--- START ---

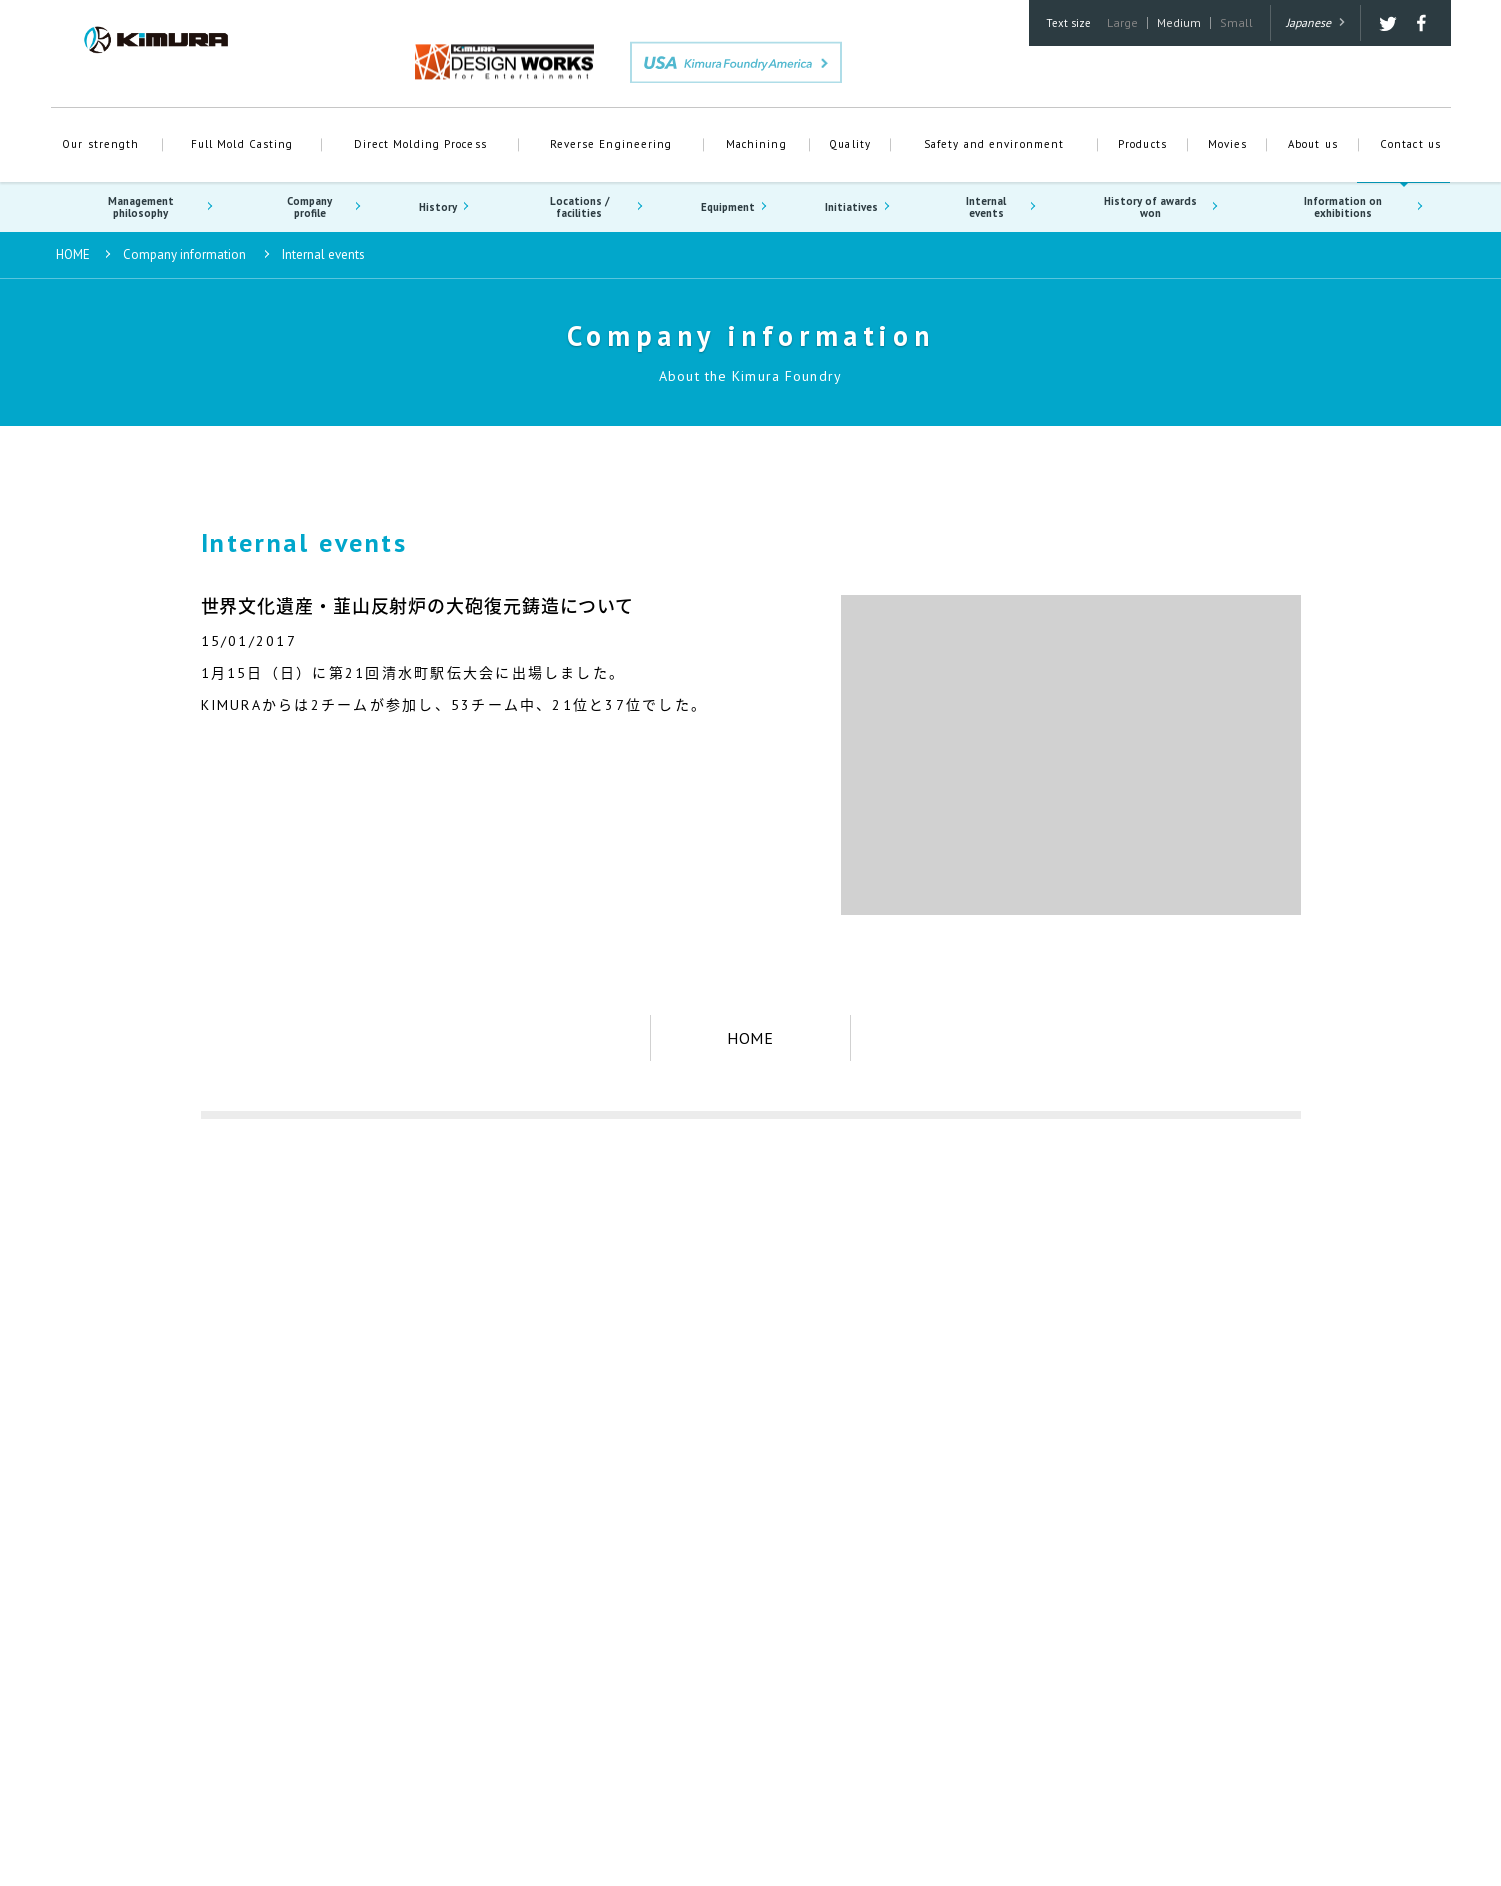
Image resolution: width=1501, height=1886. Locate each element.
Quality (850, 144)
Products (1142, 144)
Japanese (1315, 22)
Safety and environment (994, 144)
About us (1313, 144)
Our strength (100, 144)
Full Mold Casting (242, 144)
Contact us (1410, 144)
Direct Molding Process (420, 144)
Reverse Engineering (611, 144)
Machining (756, 144)
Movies (1228, 144)
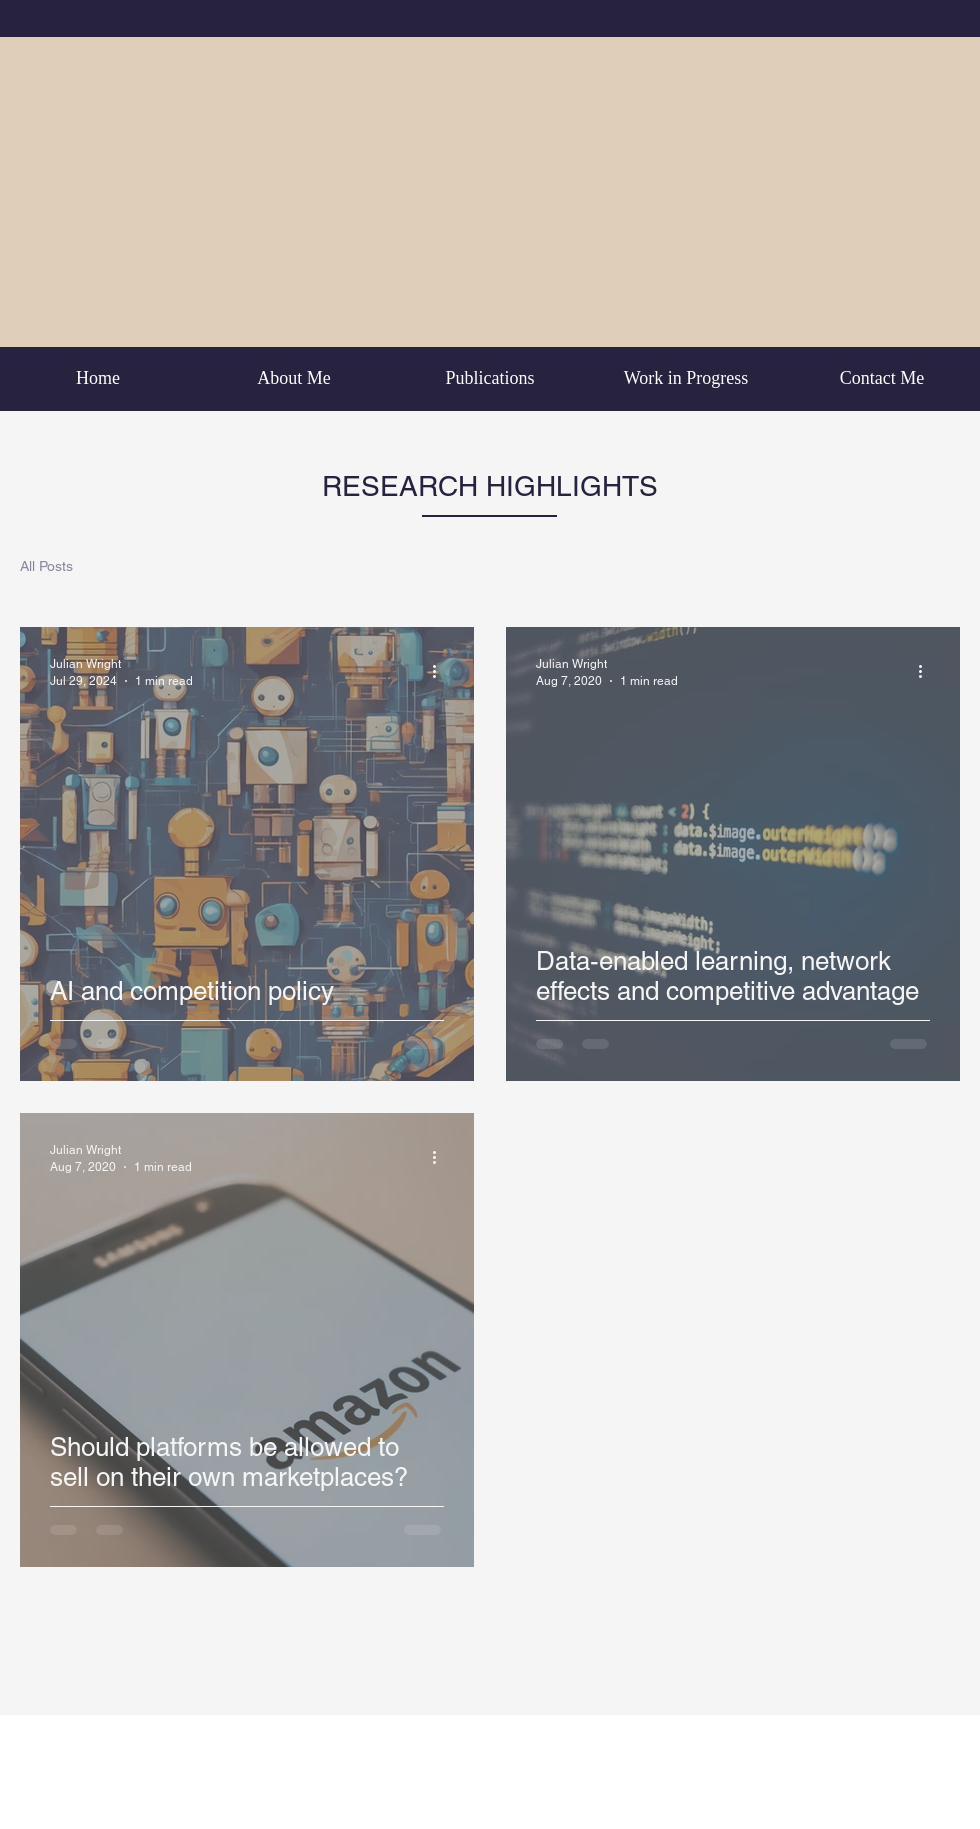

--- END ---

Exercise requirements: Leave out the pictures and give the listing above again exactly.

Problem solution:
Image resolution: width=1501, height=1886. Locate each element.
Quality (850, 144)
Products (1142, 144)
Japanese (1315, 22)
Safety and environment (994, 144)
About us (1313, 144)
Our strength (100, 144)
Full Mold Casting (242, 144)
Contact us (1410, 144)
Direct Molding Process (420, 144)
Reverse Engineering (611, 144)
Machining (756, 144)
Movies (1228, 144)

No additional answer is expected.